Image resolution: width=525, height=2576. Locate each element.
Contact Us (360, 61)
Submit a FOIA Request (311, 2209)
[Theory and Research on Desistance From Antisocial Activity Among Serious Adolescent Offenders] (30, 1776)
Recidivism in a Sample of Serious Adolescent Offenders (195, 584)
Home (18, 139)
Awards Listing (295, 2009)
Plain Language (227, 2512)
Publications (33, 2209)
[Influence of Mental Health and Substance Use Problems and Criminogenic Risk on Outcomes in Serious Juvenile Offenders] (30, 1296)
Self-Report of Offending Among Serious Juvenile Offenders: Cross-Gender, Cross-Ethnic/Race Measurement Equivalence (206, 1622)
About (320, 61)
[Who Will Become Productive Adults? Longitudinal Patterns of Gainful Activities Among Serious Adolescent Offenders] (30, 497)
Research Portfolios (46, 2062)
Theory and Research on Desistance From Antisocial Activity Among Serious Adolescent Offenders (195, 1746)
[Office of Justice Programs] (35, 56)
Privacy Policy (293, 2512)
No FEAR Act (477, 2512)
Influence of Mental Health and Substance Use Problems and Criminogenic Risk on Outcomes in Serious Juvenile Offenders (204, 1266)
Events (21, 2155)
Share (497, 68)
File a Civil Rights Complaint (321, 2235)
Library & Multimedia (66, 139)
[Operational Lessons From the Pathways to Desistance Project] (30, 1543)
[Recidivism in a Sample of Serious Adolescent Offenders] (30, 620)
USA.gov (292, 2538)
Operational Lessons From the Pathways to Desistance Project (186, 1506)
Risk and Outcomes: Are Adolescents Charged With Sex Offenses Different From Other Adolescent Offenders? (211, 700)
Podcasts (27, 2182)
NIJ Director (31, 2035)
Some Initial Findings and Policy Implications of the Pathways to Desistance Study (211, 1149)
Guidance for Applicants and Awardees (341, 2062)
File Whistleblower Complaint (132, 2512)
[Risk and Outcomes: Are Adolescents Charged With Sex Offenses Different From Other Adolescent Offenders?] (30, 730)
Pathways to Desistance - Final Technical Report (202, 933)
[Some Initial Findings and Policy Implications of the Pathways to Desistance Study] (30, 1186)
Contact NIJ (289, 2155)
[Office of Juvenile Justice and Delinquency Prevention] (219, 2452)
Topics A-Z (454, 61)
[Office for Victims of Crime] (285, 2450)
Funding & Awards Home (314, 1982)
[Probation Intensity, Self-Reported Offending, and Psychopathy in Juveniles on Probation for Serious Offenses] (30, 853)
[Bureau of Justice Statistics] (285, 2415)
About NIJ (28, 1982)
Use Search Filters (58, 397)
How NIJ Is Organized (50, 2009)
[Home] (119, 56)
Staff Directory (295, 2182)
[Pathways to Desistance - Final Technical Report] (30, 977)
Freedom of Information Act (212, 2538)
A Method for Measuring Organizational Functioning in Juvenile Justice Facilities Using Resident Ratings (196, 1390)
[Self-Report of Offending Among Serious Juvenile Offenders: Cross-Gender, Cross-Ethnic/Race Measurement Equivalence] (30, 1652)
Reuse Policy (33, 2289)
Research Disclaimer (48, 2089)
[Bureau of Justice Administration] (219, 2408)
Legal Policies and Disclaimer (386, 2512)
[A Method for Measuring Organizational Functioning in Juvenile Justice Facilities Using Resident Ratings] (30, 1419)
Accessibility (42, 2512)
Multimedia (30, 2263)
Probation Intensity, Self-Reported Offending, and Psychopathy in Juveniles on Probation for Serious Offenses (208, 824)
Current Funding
──────────────────────────────
Among the lines of the material above, find those with the word "Other". Copy each one.

Task answer:
Risk and Outcomes: Are Adolescents Charged With Sex Offenses Different From Other Adolescent Offenders? (211, 700)
[Risk and Outcomes: Are Adolescents Charged With Sex Offenses Different From Other Adolescent Offenders?] (30, 730)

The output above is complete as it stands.